Southern District of Ohio (Cincinnati)
District Judge Douglas R. Cole
Ethicon Endo-Surgery, Inc. v. Covidien, Inc. – The U.S. District Court for the Southern District of Ohio Western Division in Cincinnati suggested, and the parties agreed, that the trial be continued until January 4, 2021, in response to defendants’ request for a continuance of the trial due to the COVID−19 Pandemic and related travel restrictions. The Court indicated that “the trial shall proceed in-person, if conditions at the time allow, or by video conference, if not.” On September 10, 2020, the Court set the final pretrial conference to be held by telephone on December 14, 2020 at 10 a.m.(EST) and set the bench trial to be held on January 11, 2021 at 9:30 a.m. (EST). In an Opinion and Order issued on December 1, 2020, the Court granted-in-part plaintiff’s motion in limine to exclude evidence of alleged non-infringing alternatives to the extent that it seeks to preclude admitting evidence of other non-infringing alternative devices as a basis for arguing that plaintiff is not entitled to lost profits for any time period prior to the time that defendant actually released those products to market, but denied-in-part the motion to the extent that defendant seeks to introduce such evidence for other permissible reasons.

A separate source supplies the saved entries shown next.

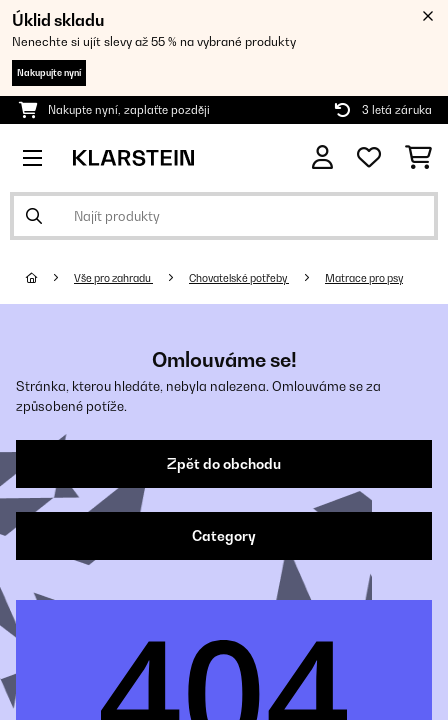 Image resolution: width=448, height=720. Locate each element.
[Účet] (322, 157)
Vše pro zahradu (113, 278)
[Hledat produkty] (224, 216)
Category (224, 536)
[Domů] (50, 278)
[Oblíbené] (369, 158)
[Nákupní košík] (418, 158)
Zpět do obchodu (224, 464)
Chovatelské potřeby (239, 278)
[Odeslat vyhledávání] (34, 216)
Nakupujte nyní (49, 72)
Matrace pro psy (364, 278) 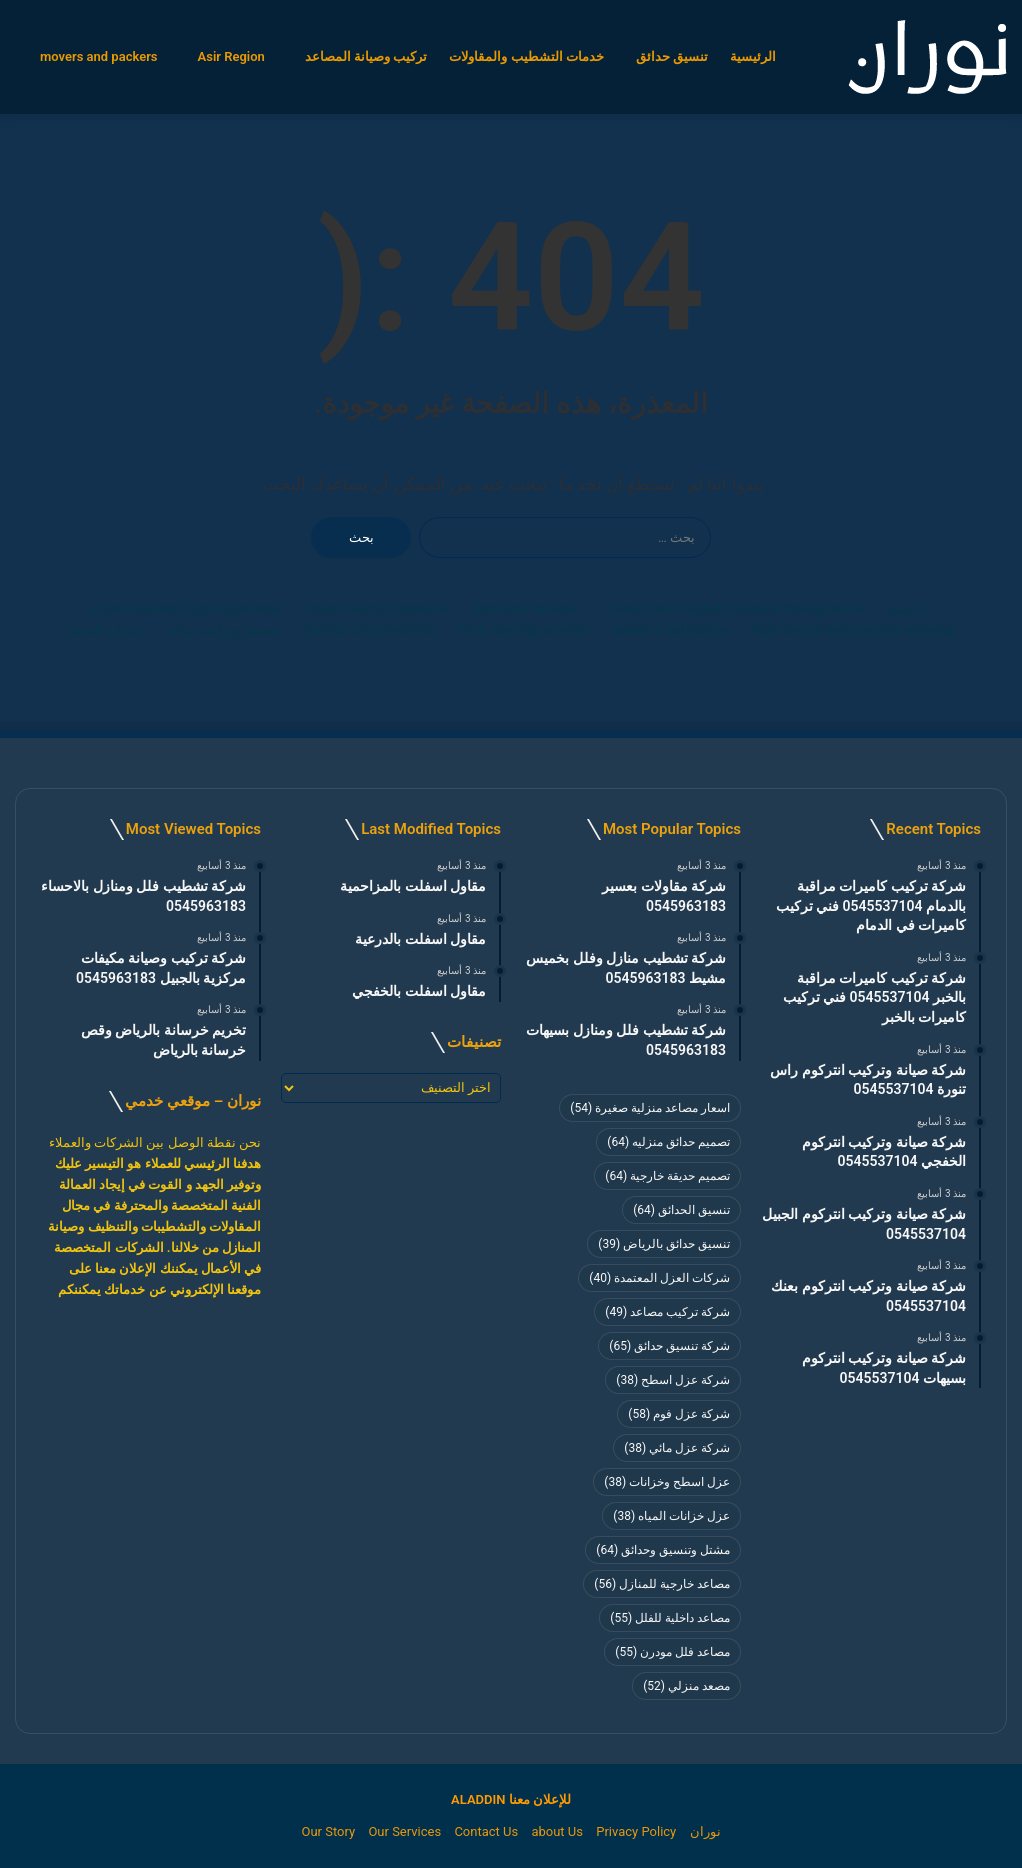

The Court noted that due to various delays, including two delays of the trial due to the COVID-19 pandemic, it appears that the defendant has released certain additional products and “the Court’s prior determination that the products were not available non-infringing alternatives at the time should not prevent [defendant] from arguing that after the products were released to the market they became available non-infringing alternatives, and thus presumably could terminate the time period during which lost-profit damages are available.” On February 5, 2021, the Court issued a Notice of Hearing resetting the bench trial for April 19, 2021 at 9:30 a.m. (EDT) by video conference. (Case No. 1:11-cv-00871; August 11, 2020, September 10, 2020, December 1, 2020 and February 5, 2021).
District of Oregon (Eugene)
Magistrate Judge Mustafa T. Kasubhai
Adasa Inc. v. Avery Dennison Corporation – The U.S. District Court for the District of Oregon held a status conference on August 4, 2020 during which it reset the pretrial conference from September 1, 2020 until December 1, 2020, and set the jury trial for December 14, 2020 at 9:00 a.m. In a previous Scheduling Order, the Court advised the parties that it “will be unable to accommodate a jury trial in September due to the COVID-19 pandemic . . . [and to] be prepared to discuss proceeding by way of a bench trial in September or rescheduling the jury trial at the status conference.” (Case No. 6:17-cv-01685; July 24, 2020 and August 4, 2020).